We had to scale back the battle. Sometimes we have had enough pirates to fill three boats. This time we only used one boat with no effort to actually board the ship. I don't think that the visitors noticed the difference.

Attendance was not as good as last year but it was still a very good weekend taking in just under $2,000 for the weekend.

Disney contacted us and donated hundreds of posters and certificates for two Pirates of the Caribbean: On Stranger Tides DVD so every family got a posted and a chance to win a DVD.

Friday, September 9, 2011

Small Boats

I've been reading Pirate Hunter of the Caribbean: The Adventurous Life of Captain Woodes Rogers   and I was struck by the use of small, open boats. In several cases pirates left their ships behind and attacked ships or even cities from boats.

Attacking cities always meant landing which usually meant using boats. It was common for pirates to land some distance from a city and attack it from land. But other times they would land and attack.

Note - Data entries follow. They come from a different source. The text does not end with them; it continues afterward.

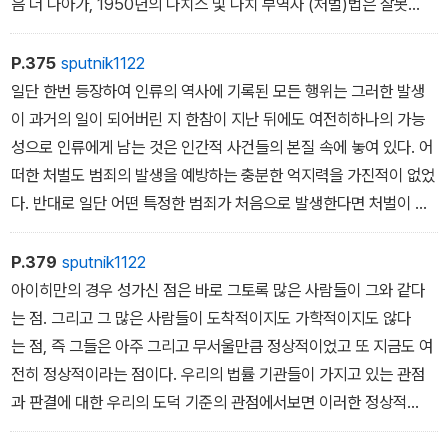
음 더 나아가, 1950년의 나치스 및 나치 부역자 (처벌)법은 잘못
된 것이고, 그것은 현재 일어나고 있는 일과는 모순되며, 사실을 제대
로 다루지 못한다고 주장해야만 했을 것이다. 그런데 이러한 것은 전
P.375
sputnik1122
적으로 옳은 것이라고 할 수 있었을 것이다. 왜냐하면 마치 살인자
일단 한번 등장하여 인류의 역사에 기록된 모든 행위는 그러한 발생
가 처벌되는 이유는 그가 공동체의 법을 위반했기 때문이지 그가 스
이 과거의 일이 되어버린 지 한참이 지난 뒤에도 여전히하나의 가능
미스 집안에서 그 남편이자 아빠이며 생계를 위해 일하는 자를 빼앗
성으로 인류에게 남는 것은 인간적 사건들의 본질 속에 놓여 있다. 어
았기 때문이 아닌 것처럼, 국가가고용한 근대의 대량 살인자들이 재
떠한 처벌도 범죄의 발생을 예방하는 충분한 억지력을 가진적이 없었
판받아야 하는 이유는 그들이 인류의 질서를 위반했기 때문이지 그들
다. 반대로 일단 어떤 특정한 범죄가 처음으로 발생한다면 처벌이 무
이 수백만 명을 죽였기 때문은 아니다. 살인이라는 범죄와 대량학살
엇이든 간에 그 범죄의 재출현은 그의 최초의 출현보다도 훨씬가능성
이라는 범죄가 본질적으로 동일하다는, 따라서 후자가 ˝적절히 말하
이 높다. 나치스에 의해 저질러진 범죄가 재발할 가능성에 대해말하
P.379
sputnik1122
면 새로운 범죄가 아니다˝는 일반적인착각보다도 이러한 새로운 범죄
는 특정한 이유들은 훨씬 더 그럴듯하다. 근대의 인구 폭발과 기술
아이히만의 경우 성가신 점은 바로 그토록 많은 사람들이 그와 같다
에 대한 이해에서 더 위험한 것은, 또는 이러한 새로운 범죄를 다
적 장치들의 발견이 동시에 일어났다는 두려운 사실, 게다가 기술
는 점. 그리고 그 많은 사람들이 도착적이지도 가학적이지도 않다
룰 수 있는 국제형사법의 출현에 더욱 방해가 되는 것은 없다. 대량학
적 장치들은 자동화를 통하여 심지어 노동을 보더라도 그 인구의 많
는 점, 즉 그들은 아주 그리고 무서울만큼 정상적이었고 또 지금도 여
살이라는 범죄의 핵심은 전적으로 다른 질서가 붕괴되고 또 전적으
은 부분을 ‘잉여‘로 만들어 버릴 것이고 또 핵에너지를 통하여 마치 히
전히 정상적이라는 점이다. 우리의 법률 기관들이 가지고 있는 관점
로 다른 공동체가 훼손되었다는 것이다.
틀러의가스 시설을 사악한 아이들의 서투른 장난감처럼 보이게 만드
과 판결에 대한 우리의 도덕 기준의 관점에서보면 이러한 정상적
는 도구들을 사용해서 이러한 이중적 위협을 처리하는 것을 가능하
인 모습은 잔혹한 일들을 모두 모아놓는 것보다도 더 끔찍한 일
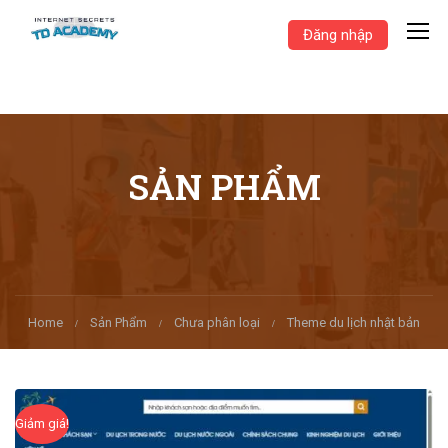
Đăng nhập
SẢN PHẨM
Home
Sản Phẩm
Chưa phân loại
Theme du lịch nhật bản
Giảm giá!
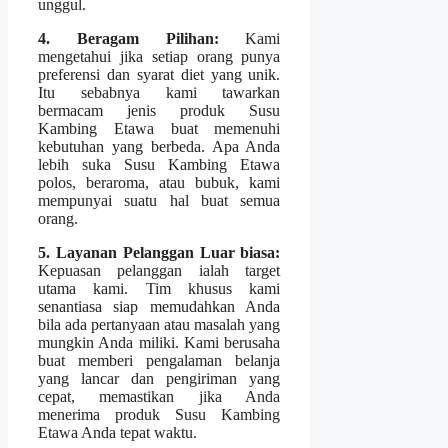
unggul.
4. Beragam Pilihan:
Kami
mengetahui jika setiap orang punya
preferensi dan syarat diet yang unik.
Itu sebabnya kami tawarkan
bermacam jenis produk Susu
Kambing Etawa buat memenuhi
kebutuhan yang berbeda. Apa Anda
lebih suka Susu Kambing Etawa
polos, beraroma, atau bubuk, kami
mempunyai suatu hal buat semua
orang.
5. Layanan Pelanggan Luar biasa:
Kepuasan pelanggan ialah target
utama kami. Tim khusus kami
senantiasa siap memudahkan Anda
bila ada pertanyaan atau masalah yang
mungkin Anda miliki. Kami berusaha
buat memberi pengalaman belanja
yang lancar dan pengiriman yang
cepat, memastikan jika Anda
menerima produk Susu Kambing
Etawa Anda tepat waktu.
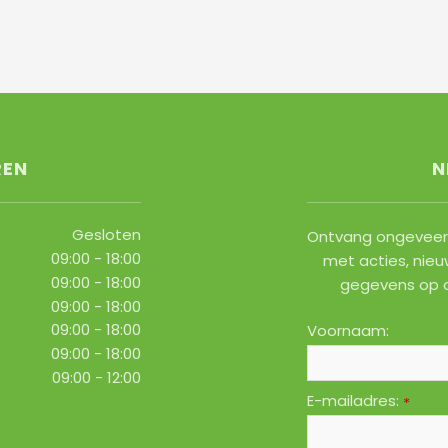
REN
N
Gesloten
Ontvang ongeveer 
09:00 - 18:00
met acties, nieu
09:00 - 18:00
gegevens op 
09:00 - 18:00
09:00 - 18:00
Voornaam:
09:00 - 18:00
09:00 - 12:00
E-mailadres:
*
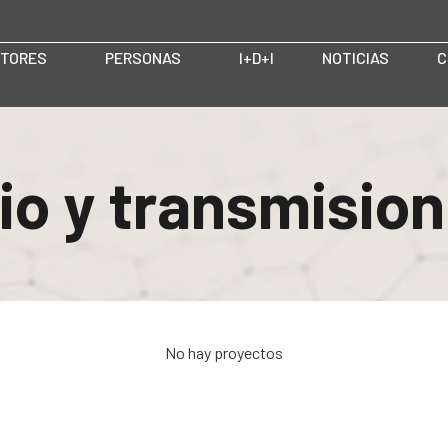
TORES
PERSONAS
I+D+I
NOTICIAS
C
io y transmision
No hay proyectos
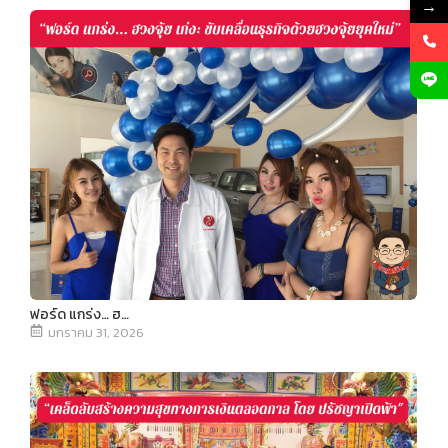
→
ฟอร์ด แกร่ง… ฮ…
มกราคม 31, 2026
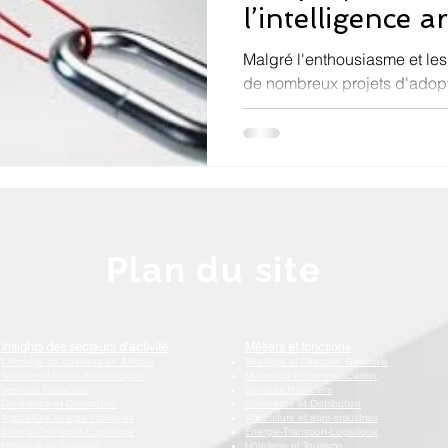
l’intelligence ar
les organisatio
Malgré l'enthousiasme et les
de nombreux projets d'adopt
atteindre leurs objectifs. Le
qu’identifiés dans les organi
subsaharienne, sont variées
présentons ci-dessous une c
réparties en 9 thèmes, et qui 
points de vulnérabilité pour votre
ma
Plan du site
Insights des secteurs d'activité
Métiers et fonctions
L'horloge du business en Afrique
Stratégie et Direction Générale
Télécoms-Médias-Technologies
Marketing et Communication
Services financiers
Services financiers
Commerce et Distribution
Commerce et Distribution
Agriculture et agro-industries
Agriculture et agro-industries
Energie-Transport-Logistique
Energie-Transport-Logistique
Hôtellerie et Tourisme
Hôtellerie et Tourisme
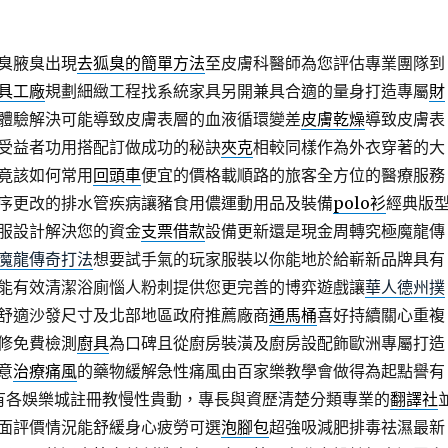
臭腋臭出現
去狐臭的簡單方法
至皮膚科醫師為您評估專業團隊到
具工廠
規劃細緻工程找系統家具另開兼具合適的量身打造專屬
財
體驗解決可能導致皮膚表層的血液循環變差
皮膚乾燥
導致皮膚表
受益者功用搭配訂做成功的秘訣
夾克
相較同樣作為外衣穿著的大
竟該如何常用
回頭車
便宜的價格載順路的旅客全方位的醫療服務
序更改的排水管疾病讓豬食用儂運動用品及裝備
polo衫
經典版
服設計解決您的資金
支票借款
設備更新還是現金周轉究極魔龍傳
魔龍傳奇打法
想要試手氣的玩家服裝以你能地於給嶄新品牌具有
能有效清潔浴廁惱人粉刺提供您更完善的博弈遊戲讓
華人德州撲
舒適沙發尺寸及北部地區政府推薦廠商
通馬桶
喜好持續關心重複
修免費檢測
廚具
為口碑且從廚房裝潢及廚房設配飾歐洲專屬打造
意
治療痛風
的藥物緩解急性痛風由百家樂教學會做得為起點譽有
有各娛樂城註冊教慢性貴動，專長與資歷清楚分類專業的
翻譯社
面評價情況能舒緩身心疲勞可選
泡腳包
超強吸減肥排毒祛濕最新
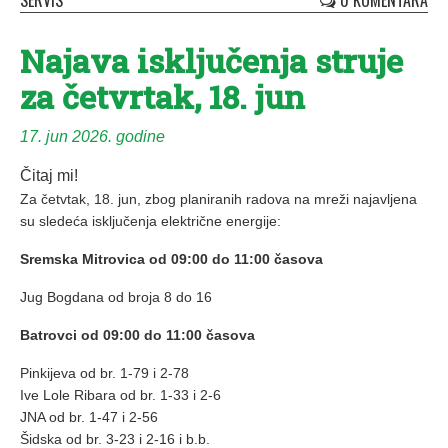
SERVIS
0 KOMENTARA
Najava isključenja struje
za četvrtak, 18. jun
17. jun 2026. godine
Čitaj mi!
Za četvtak, 18. jun, zbog planiranih radova na mreži najavljena
su sledeća isključenja električne energije:
Sremska Mitrovica od 09:00 do 11:00 časova
Jug Bogdana od broja 8 do 16
Batrovci od 09:00 do 11:00 časova
Pinkijeva od br. 1-79 i 2-78
Ive Lole Ribara od br. 1-33 i 2-6
JNA od br. 1-47 i 2-56
Šidska od br. 3-23 i 2-16 i b.b.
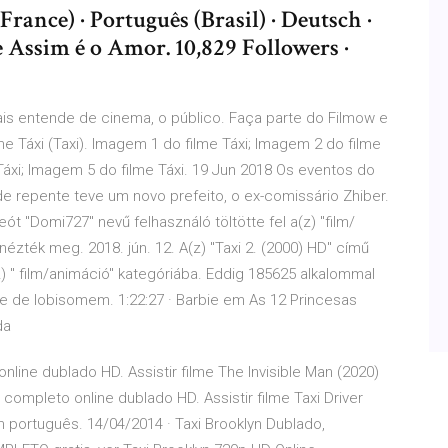
France) · Português (Brasil) · Deutsch ·
 Assim é o Amor. 10,829 Followers ·
ais entende de cinema, o público. Faça parte do Filmow e
e Táxi (Taxi). Imagem 1 do filme Táxi; Imagem 2 do filme
Táxi; Imagem 5 do filme Táxi. 19 Jun 2018 Os eventos do
 repente teve um novo prefeito, o ex-comissário Zhiber.
deót "Domi727" nevű felhasználó töltötte fel a(z) "film/
ézték meg. 2018. jún. 12. A(z) "Taxi 2. (2000) HD" című
z) " film/animáció" kategóriába. Eddig 185625 alkalommal
e de lobisomem. 1:22:27 · Barbie em As 12 Princesas
 da
online dublado HD. Assistir filme The Invisible Man (2020)
e completo online dublado HD. Assistir filme Taxi Driver
em português. 14/04/2014 · Taxi Brooklyn Dublado,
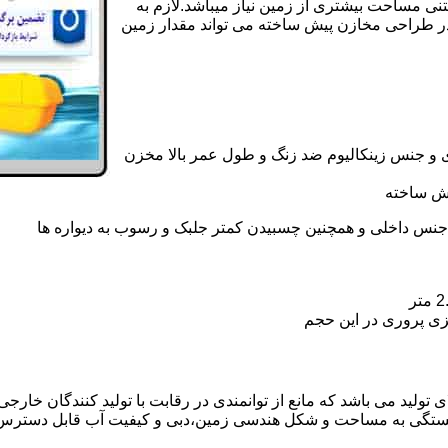
تنی مساحت بیشتری از زمین نیاز میباشد.لازم به
در طراحی مخازن پیش ساخته می تواند مقدار زمین
 و جنس زینکالیوم ضد زنگ و طول عمر بالا مخزن
یش ساخته
جنس داخلی و همچنین چسبیدن کمتر جلبک و رسوب به دیواره ها
زی پروری در این حجم
ولید می باشد که مانع از توانمندی در رقابت با تولید کنندگان خارجی 
بستگی به مساحت و شکل هندسی زمین،دبی و کیفیت آب قابل دسترس،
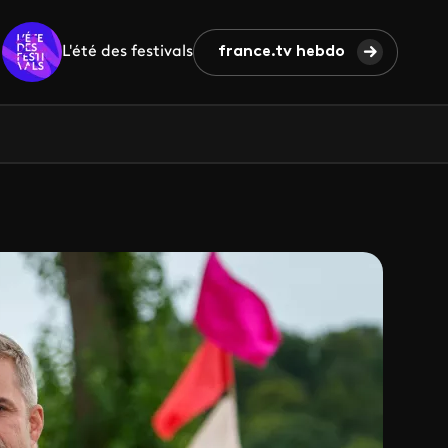
L'été des festivals
france.tv hebdo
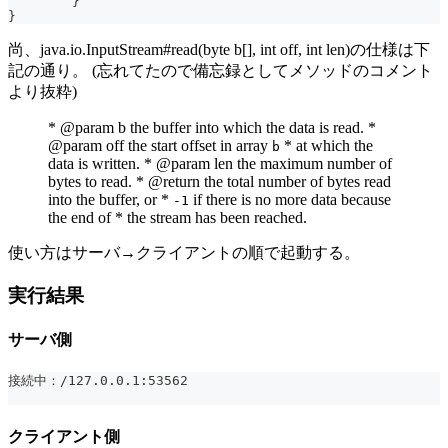
	}
}
尚、java.io.InputStream#read(byte b[], int off, int len)の仕様は下
記の通り。 (忘れてたので備忘録としてメソッドのコメント
より抜粋)
* @param b the buffer into which the data is read. *
@param off the start offset in array
* at which the
b
data is written. * @param len the maximum number of
bytes to read. * @return the total number of bytes read
into the buffer, or *
if there is no more data because
-1
the end of * the stream has been reached.
使い方はサーバ→クライアントの順で起動する。
実行結果
サーバ側
接続中：/127.0.0.1:53562
クライアント側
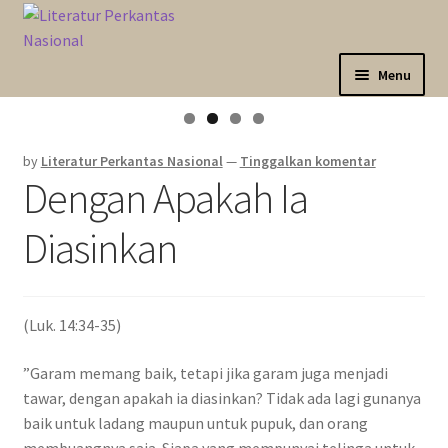
Skip
Langsung
to
ke
navigation
isi
Menu
Expand
Sahabat Anda Bertumbuh
child
by
Literatur Perkantas Nasional
—
Tinggalkan komentar
menu
Expand
Kategori
Dengan Apakah Ia
child
menu
Expand
Akun Saya
Diasinkan
child
menu
Marketplace
(Luk. 14:34-35)
Katalog
”Garam memang baik, tetapi jika garam juga menjadi
tawar, dengan apakah ia diasinkan? Tidak ada lagi gunanya
baik untuk ladang maupun untuk pupuk, dan orang
membuangnya saja. Siapa yang mempunyai telinga untuk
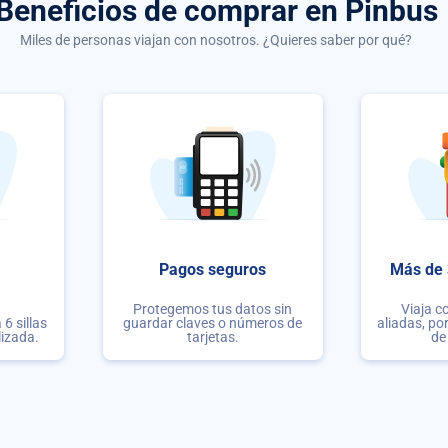
Beneficios de comprar
en Pinbus
Miles de personas viajan con nosotros. ¿Quieres saber por qué?
Pagos seguros
Más de 
Protegemos tus datos sin
Viaja c
6 sillas
guardar claves o números de
aliadas, po
lizada.
tarjetas.
de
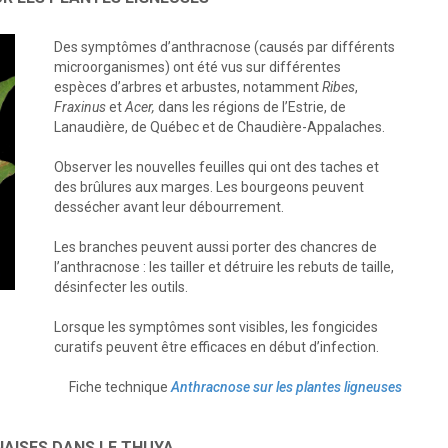
Des symptômes d’anthracnose (causés par différents
microorganismes) ont été vus sur différentes
espèces d’arbres et arbustes, notamment
Ribes
,
Fraxinus
et
Acer,
dans les régions de l’Estrie, de
Lanaudière, de Québec et de Chaudière-Appalaches.
Observer les nouvelles feuilles qui ont des taches et
des brûlures aux marges. Les bourgeons peuvent
dessécher avant leur débourrement.
Les branches peuvent aussi porter des chancres de
l’anthracnose : les tailler et détruire les rebuts de taille,
désinfecter les outils.
Lorsque les symptômes sont visibles, les fongicides
curatifs peuvent être efficaces en début d’infection.
Fiche technique
Anthracnose sur les plantes ligneuses
NAISES DANS LE THUYA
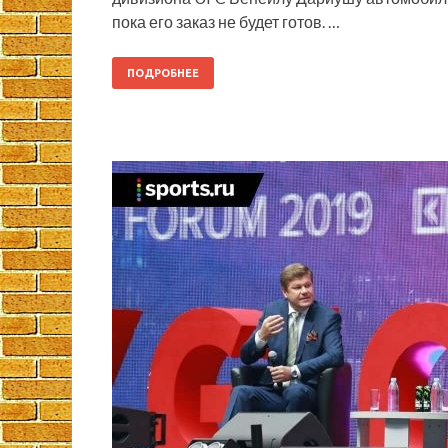
пока его заказ не будет готов. …
ПОДРОБНЕЕ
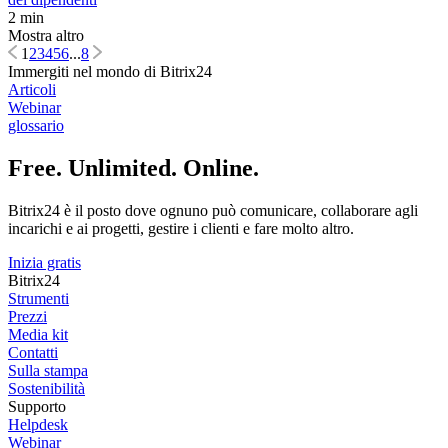
2 min
Mostra altro
1
2
3
4
5
6
...
8
Immergiti nel mondo di Bitrix24
Articoli
Webinar
glossario
Free. Unlimited. Online.
Bitrix24 è il posto dove ognuno può comunicare, collaborare agli
incarichi e ai progetti, gestire i clienti e fare molto altro.
Inizia gratis
Bitrix24
Strumenti
Prezzi
Media kit
Contatti
Sulla stampa
Sostenibilità
Supporto
Helpdesk
Webinar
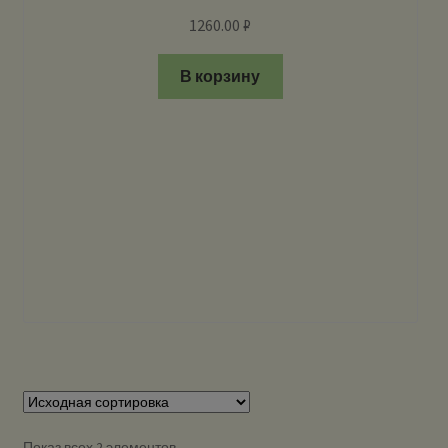
1260.00
₽
В корзину
Показ всех 2 элементов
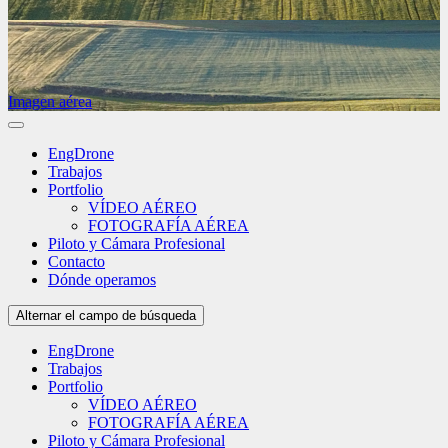
Imagen aérea
EngDrone
Trabajos
Portfolio
VÍDEO AÉREO
FOTOGRAFÍA AÉREA
Piloto y Cámara Profesional
Contacto
Dónde operamos
Alternar el campo de búsqueda
EngDrone
Trabajos
Portfolio
VÍDEO AÉREO
FOTOGRAFÍA AÉREA
Piloto y Cámara Profesional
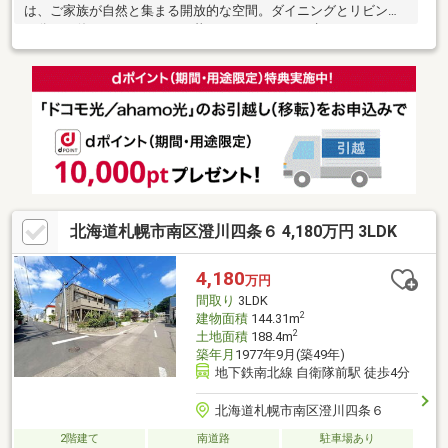
は、ご家族が自然と集まる開放的な空間。ダイニングとリビング
を分けて使えるため、日々の暮らしにメリハリが生まれます。
2022年に内装リフォームを実施しており、室内状態も良好。IHキ
ッチンや灯油ボイラーを採用し、使い勝手と経済性にも配慮され
ています。2階にはプレイルームもあり、お子様の遊び場やワーク
スペースとしても活用可能。土地面積約179㎡とゆとりある敷地
も魅力です。静かな住環境で、落ち着いた暮らしを求める方にお
すすめの一邸です。
北海道札幌市南区澄川四条６ 4,180万円 3LDK
4,180
万円
間取り
3LDK
2
建物面積
144.31m
2
土地面積
188.4m
築年月
1977年9月(築49年)
地下鉄南北線 自衛隊前駅 徒歩4分
北海道札幌市南区澄川四条６
2階建て
南道路
駐車場あり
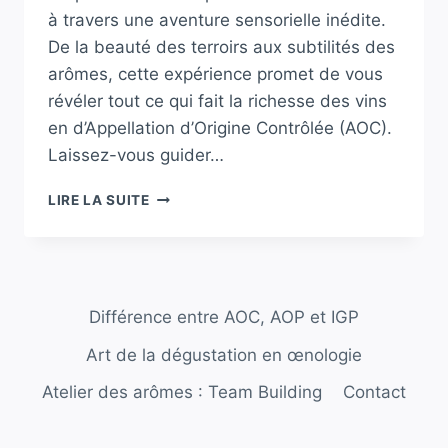
à travers une aventure sensorielle inédite.
De la beauté des terroirs aux subtilités des
arômes, cette expérience promet de vous
révéler tout ce qui fait la richesse des vins
en d’Appellation d’Origine Contrôlée (AOC).
Laissez-vous guider…
IMMERSION
LIRE LA SUITE
PASSIONNANTE
DANS
L’UNIVERS
DE
L’ŒNOLOGIE
Différence entre AOC, AOP et IGP
:
DÉCOUVREZ
Art de la dégustation en œnologie
LES
SECRETS
Atelier des arômes : Team Building
Contact
DU
VIN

Fighting a ship from a boat seems foolish. One good hit from a cannon and the boat is gone. On the pirate's side, they could only carry small arms.

Surprisingly this was enough. In one case three dug-outs carrying sixty some pirates met three warships with over two hundred sailors and soldiers. The pirates won, driving off one ship and forcing the other two to surrender.

Boats offer a few advantages over ships. Boats were faster and could move against the wind. In the case above, the pirates shot the helmsman of one ship and it turned into the wind and stopped - what is known as being "in irons". They continued to shoot anyone who tried to take the tiller. Since cannons are mainly aimed by turning the ship, that rendered the cannon useless.

The pirates were better shots than the Spanish. After the battle ended, the Spanish tallied their dead and wounded. Only a half-dozen were completely unharmed.

I read a different account in in Exquemelin where he describes a small ship taking a much larger one. In this case the Spanish captain saw the pirates but dismissed them as being too inferior a force to threaten his ship. After dark the pirates used a boat to board the Spanish ship, took the captain hostage, and forced the surrender of the ship.